EXERCISE GOAL
Where a picture appears, omit it; repeat everything else in the records exactly.

DATA RECORDS below:

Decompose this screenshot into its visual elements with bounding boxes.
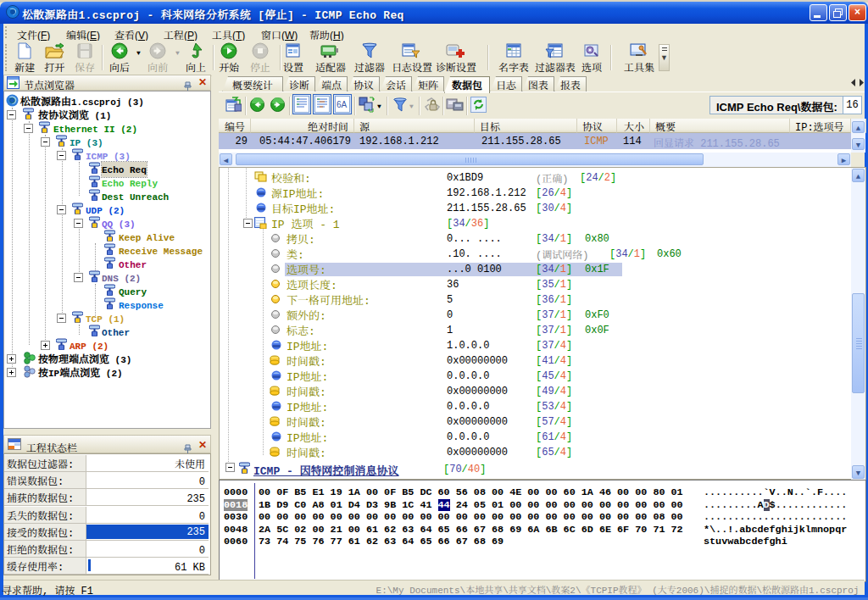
svg-text:6A: 6A — [337, 100, 348, 109]
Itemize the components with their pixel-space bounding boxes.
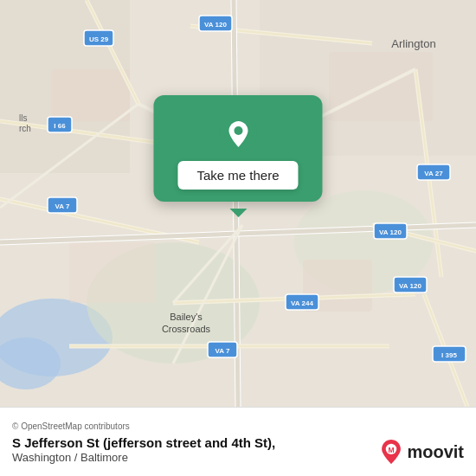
moovit-pin-icon: M	[379, 440, 403, 464]
svg-text:VA 7: VA 7	[215, 347, 230, 355]
svg-point-64	[234, 126, 242, 135]
moovit-text: moovit	[407, 442, 464, 462]
map-attribution: © OpenStreetMap contributors	[12, 421, 464, 431]
svg-text:US 29: US 29	[89, 35, 109, 43]
svg-text:rch: rch	[19, 124, 31, 133]
location-pin-icon	[219, 114, 257, 152]
location-popup: Take me there	[153, 95, 322, 202]
svg-text:I 66: I 66	[54, 122, 66, 130]
bottom-bar: © OpenStreetMap contributors S Jefferson…	[0, 407, 476, 476]
moovit-logo: M moovit	[379, 440, 464, 464]
svg-text:lls: lls	[19, 113, 27, 123]
svg-text:VA 120: VA 120	[399, 282, 421, 290]
svg-text:Crossroads: Crossroads	[162, 324, 211, 334]
take-me-there-button[interactable]: Take me there	[177, 161, 298, 190]
svg-text:VA 7: VA 7	[55, 203, 70, 210]
svg-text:M: M	[389, 446, 395, 454]
svg-rect-10	[69, 242, 156, 303]
svg-text:VA 244: VA 244	[291, 299, 313, 307]
map-background: US 29 VA 120 I 66 VA 27 VA 7 VA 120 VA 2…	[0, 0, 476, 407]
map-container: US 29 VA 120 I 66 VA 27 VA 7 VA 120 VA 2…	[0, 0, 476, 407]
svg-text:VA 120: VA 120	[204, 21, 227, 29]
svg-text:I 395: I 395	[441, 351, 457, 359]
svg-rect-7	[52, 69, 130, 121]
svg-text:VA 120: VA 120	[379, 228, 402, 236]
svg-text:Arlington: Arlington	[391, 37, 435, 50]
svg-text:Bailey's: Bailey's	[170, 312, 203, 322]
svg-text:VA 27: VA 27	[424, 170, 443, 177]
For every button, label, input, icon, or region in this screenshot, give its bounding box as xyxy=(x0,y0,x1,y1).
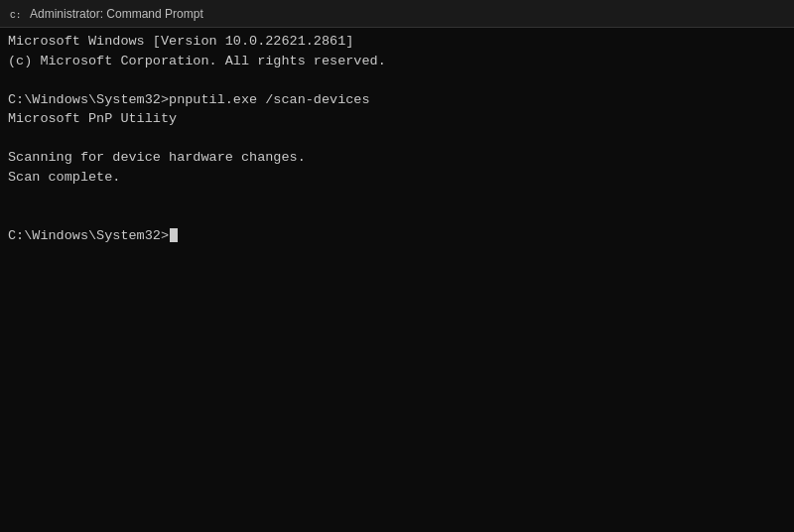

End of DATA RECORDS.

FINISHED EXERCISE
Decompose this screenshot into its visual elements with bounding boxes.
svg-text:6A: 6A — [337, 100, 348, 109]
Itemize the components with their pixel-space bounding boxes.
moovit-pin-icon: M	[379, 440, 403, 464]
svg-text:VA 7: VA 7	[215, 347, 230, 355]
svg-point-64	[234, 126, 242, 135]
moovit-text: moovit	[407, 442, 464, 462]
map-attribution: © OpenStreetMap contributors	[12, 421, 464, 431]
svg-text:US 29: US 29	[89, 35, 109, 43]
svg-text:rch: rch	[19, 124, 31, 133]
location-pin-icon	[219, 114, 257, 152]
location-popup: Take me there	[153, 95, 322, 202]
svg-text:I 66: I 66	[54, 122, 66, 130]
bottom-bar: © OpenStreetMap contributors S Jefferson…	[0, 407, 476, 476]
moovit-logo: M moovit	[379, 440, 464, 464]
svg-text:lls: lls	[19, 113, 27, 123]
svg-text:VA 120: VA 120	[399, 282, 421, 290]
svg-text:Crossroads: Crossroads	[162, 324, 211, 334]
take-me-there-button[interactable]: Take me there	[177, 161, 298, 190]
svg-text:VA 7: VA 7	[55, 203, 70, 210]
svg-text:M: M	[389, 446, 395, 454]
svg-rect-10	[69, 242, 156, 303]
svg-text:VA 244: VA 244	[291, 299, 313, 307]
map-background: US 29 VA 120 I 66 VA 27 VA 7 VA 120 VA 2…	[0, 0, 476, 407]
map-container: US 29 VA 120 I 66 VA 27 VA 7 VA 120 VA 2…	[0, 0, 476, 407]
svg-text:VA 120: VA 120	[204, 21, 227, 29]
svg-text:I 395: I 395	[441, 351, 457, 359]
svg-rect-7	[52, 69, 130, 121]
svg-text:VA 120: VA 120	[379, 228, 402, 236]
svg-text:Arlington: Arlington	[391, 37, 435, 50]
svg-text:Bailey's: Bailey's	[170, 312, 203, 322]
svg-text:VA 27: VA 27	[424, 170, 443, 177]
For every button, label, input, icon, or region in this screenshot, give its bounding box as xyxy=(x0,y0,x1,y1).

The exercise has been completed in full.